* _Exercise brief_
Repeat nothing but the lines below running from the one containing "Climatology" to the one containing "Additional information". Keep both end lines.

====== Data for analysis ======

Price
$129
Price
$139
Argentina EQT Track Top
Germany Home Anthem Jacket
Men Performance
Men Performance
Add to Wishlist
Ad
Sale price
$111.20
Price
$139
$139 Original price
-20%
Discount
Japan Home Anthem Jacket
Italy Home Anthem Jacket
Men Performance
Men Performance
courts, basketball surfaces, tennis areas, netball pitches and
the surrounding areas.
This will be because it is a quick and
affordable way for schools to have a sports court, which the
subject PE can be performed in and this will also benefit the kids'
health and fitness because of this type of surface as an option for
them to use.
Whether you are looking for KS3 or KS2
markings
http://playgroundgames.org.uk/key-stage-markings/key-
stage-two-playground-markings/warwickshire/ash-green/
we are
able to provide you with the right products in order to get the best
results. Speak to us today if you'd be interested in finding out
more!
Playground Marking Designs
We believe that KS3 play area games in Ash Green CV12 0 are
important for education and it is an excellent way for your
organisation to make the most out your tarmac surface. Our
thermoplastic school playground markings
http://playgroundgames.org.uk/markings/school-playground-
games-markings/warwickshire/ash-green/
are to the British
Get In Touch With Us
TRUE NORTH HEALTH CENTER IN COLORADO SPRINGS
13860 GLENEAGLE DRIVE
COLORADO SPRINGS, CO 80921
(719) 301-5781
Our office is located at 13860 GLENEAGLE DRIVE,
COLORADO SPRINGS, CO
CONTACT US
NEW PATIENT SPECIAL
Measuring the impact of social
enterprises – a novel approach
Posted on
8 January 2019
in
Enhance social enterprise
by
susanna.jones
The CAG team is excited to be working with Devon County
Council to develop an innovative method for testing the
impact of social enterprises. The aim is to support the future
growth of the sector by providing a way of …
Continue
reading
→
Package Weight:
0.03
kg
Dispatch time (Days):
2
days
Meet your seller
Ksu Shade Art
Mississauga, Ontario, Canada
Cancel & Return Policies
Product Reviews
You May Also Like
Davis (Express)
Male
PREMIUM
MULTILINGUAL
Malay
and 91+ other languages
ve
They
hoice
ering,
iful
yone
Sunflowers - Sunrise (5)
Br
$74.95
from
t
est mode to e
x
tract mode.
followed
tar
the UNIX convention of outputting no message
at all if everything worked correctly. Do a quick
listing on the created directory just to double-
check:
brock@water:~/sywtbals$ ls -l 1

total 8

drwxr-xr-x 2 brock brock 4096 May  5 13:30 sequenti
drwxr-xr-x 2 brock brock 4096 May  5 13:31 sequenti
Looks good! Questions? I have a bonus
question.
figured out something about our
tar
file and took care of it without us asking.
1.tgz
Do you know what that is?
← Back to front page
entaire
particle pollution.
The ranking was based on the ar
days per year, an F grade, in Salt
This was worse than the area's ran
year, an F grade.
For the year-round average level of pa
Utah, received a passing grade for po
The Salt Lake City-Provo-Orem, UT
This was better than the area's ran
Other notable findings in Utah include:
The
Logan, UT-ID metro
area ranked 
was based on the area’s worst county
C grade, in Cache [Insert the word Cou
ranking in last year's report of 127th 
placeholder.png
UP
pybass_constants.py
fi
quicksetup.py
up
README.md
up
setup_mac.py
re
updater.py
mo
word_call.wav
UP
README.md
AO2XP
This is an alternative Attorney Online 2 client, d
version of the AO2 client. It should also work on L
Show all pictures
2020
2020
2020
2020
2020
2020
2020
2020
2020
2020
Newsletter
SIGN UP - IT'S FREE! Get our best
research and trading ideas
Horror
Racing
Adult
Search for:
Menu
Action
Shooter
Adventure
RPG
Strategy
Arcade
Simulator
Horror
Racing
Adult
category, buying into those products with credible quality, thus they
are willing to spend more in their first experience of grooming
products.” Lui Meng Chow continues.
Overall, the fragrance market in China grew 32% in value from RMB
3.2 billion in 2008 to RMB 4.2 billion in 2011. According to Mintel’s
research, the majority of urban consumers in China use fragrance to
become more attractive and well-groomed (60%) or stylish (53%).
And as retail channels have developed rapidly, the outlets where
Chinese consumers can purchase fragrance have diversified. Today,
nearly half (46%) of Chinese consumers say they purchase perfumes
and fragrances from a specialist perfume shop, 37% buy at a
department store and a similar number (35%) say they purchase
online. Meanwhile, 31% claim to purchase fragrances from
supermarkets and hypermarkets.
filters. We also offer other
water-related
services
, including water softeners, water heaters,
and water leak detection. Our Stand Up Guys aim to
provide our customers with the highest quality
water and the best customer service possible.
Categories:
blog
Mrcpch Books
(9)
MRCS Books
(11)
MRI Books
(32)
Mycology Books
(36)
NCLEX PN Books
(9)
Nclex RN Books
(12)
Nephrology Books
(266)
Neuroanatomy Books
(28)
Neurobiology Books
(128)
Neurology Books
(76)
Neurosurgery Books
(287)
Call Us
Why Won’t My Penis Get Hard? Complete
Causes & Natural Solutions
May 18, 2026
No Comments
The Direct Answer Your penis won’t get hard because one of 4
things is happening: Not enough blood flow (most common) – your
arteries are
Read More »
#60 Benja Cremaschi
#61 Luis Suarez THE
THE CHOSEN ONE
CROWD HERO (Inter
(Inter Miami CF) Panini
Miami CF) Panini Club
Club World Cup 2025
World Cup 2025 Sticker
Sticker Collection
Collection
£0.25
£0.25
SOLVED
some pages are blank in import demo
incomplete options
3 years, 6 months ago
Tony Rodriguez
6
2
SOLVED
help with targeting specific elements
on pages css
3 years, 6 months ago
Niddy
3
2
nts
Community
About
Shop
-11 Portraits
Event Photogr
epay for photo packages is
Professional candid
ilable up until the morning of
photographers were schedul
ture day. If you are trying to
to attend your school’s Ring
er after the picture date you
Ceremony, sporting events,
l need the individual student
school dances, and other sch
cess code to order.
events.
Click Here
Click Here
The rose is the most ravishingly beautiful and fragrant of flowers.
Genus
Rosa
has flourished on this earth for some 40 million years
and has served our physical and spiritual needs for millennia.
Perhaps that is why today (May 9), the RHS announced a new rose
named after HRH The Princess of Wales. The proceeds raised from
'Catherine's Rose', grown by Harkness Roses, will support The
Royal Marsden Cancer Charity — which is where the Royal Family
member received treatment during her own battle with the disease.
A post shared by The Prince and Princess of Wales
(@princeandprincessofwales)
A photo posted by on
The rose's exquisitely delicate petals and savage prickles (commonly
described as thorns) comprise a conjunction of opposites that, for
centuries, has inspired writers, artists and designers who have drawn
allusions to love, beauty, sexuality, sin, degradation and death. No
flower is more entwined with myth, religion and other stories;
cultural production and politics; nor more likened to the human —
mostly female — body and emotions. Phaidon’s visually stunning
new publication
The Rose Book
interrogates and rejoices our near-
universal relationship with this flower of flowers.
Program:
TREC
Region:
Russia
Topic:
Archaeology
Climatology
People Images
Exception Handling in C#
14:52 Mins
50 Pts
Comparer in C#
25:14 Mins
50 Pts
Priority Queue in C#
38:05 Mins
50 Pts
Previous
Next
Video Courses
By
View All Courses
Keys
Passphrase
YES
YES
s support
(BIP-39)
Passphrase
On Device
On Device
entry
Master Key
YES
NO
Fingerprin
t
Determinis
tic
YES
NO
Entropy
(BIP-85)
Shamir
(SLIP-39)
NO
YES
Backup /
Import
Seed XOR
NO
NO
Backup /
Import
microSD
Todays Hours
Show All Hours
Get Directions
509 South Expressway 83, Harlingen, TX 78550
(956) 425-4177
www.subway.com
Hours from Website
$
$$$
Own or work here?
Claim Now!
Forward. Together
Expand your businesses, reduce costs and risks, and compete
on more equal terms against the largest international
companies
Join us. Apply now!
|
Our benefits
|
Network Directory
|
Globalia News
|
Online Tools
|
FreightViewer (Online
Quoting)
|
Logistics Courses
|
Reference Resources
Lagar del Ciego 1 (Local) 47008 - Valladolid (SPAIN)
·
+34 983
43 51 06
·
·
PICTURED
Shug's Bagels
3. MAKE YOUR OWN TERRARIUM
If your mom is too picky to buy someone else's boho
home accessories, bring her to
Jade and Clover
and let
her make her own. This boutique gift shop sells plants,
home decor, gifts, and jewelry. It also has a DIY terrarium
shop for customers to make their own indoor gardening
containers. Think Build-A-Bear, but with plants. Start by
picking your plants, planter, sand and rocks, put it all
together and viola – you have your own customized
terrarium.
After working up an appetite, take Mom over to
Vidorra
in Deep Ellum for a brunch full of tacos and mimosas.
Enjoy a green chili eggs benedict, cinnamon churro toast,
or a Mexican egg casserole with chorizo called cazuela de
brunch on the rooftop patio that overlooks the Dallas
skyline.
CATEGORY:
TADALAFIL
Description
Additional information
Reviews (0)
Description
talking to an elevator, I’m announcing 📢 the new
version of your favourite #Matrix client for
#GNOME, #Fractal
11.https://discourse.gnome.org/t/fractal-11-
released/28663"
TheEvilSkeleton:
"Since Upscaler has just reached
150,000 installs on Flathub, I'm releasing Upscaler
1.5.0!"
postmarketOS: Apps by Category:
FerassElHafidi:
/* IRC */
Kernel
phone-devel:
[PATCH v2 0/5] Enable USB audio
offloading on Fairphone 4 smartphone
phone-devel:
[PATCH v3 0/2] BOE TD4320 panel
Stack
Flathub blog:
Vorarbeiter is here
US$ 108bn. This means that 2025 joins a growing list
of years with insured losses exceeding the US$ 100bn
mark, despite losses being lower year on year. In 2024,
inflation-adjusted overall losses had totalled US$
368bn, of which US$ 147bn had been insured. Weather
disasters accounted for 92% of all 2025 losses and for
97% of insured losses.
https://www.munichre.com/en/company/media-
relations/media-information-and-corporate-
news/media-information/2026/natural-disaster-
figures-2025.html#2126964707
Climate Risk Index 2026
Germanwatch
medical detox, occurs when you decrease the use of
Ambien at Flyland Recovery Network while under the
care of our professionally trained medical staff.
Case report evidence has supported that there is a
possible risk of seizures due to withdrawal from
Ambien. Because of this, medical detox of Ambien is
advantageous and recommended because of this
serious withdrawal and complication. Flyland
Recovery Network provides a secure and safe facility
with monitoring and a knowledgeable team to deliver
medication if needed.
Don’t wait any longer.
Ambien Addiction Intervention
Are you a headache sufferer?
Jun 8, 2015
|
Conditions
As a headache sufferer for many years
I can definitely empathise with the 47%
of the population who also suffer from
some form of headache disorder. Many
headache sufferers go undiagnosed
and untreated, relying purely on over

======

* _Output_
Climatology
People Images
Exception Handling in C#
14:52 Mins
50 Pts
Comparer in C#
25:14 Mins
50 Pts
Priority Queue in C#
38:05 Mins
50 Pts
Previous
Next
Video Courses
By
View All Courses
Keys
Passphrase
YES
YES
s support
(BIP-39)
Passphrase
On Device
On Device
entry
Master Key
YES
NO
Fingerprin
t
Determinis
tic
YES
NO
Entropy
(BIP-85)
Shamir
(SLIP-39)
NO
YES
Backup /
Import
Seed XOR
NO
NO
Backup /
Import
microSD
Todays Hours
Show All Hours
Get Directions
509 South Expressway 83, Harlingen, TX 78550
(956) 425-4177
www.subway.com
Hours from Website
$
$$$
Own or work here?
Claim Now!
Forward. Together
Expand your businesses, reduce costs and risks, and compete
on more equal terms against the largest international
companies
Join us. Apply now!
|
Our benefits
|
Network Directory
|
Globalia News
|
Online Tools
|
FreightViewer (Online
Quoting)
|
Logistics Courses
|
Reference Resources
Lagar del Ciego 1 (Local) 47008 - Valladolid (SPAIN)
·
+34 983
43 51 06
·
·
PICTURED
Shug's Bagels
3. MAKE YOUR OWN TERRARIUM
If your mom is too picky to buy someone else's boho
home accessories, bring her to
Jade and Clover
and let
her make her own. This boutique gift shop sells plants,
home decor, gifts, and jewelry. It also has a DIY terrarium
shop for customers to make their own indoor gardening
containers. Think Build-A-Bear, but with plants. Start by
picking your plants, planter, sand and rocks, put it all
together and viola – you have your own customized
terrarium.
After working up an appetite, take Mom over to
Vidorra
in Deep Ellum for a brunch full of tacos and mimosas.
Enjoy a green chili eggs benedict, cinnamon churro toast,
or a Mexican egg casserole with chorizo called cazuela de
brunch on the rooftop patio that overlooks the Dallas
skyline.
CATEGORY:
TADALAFIL
Description
Additional information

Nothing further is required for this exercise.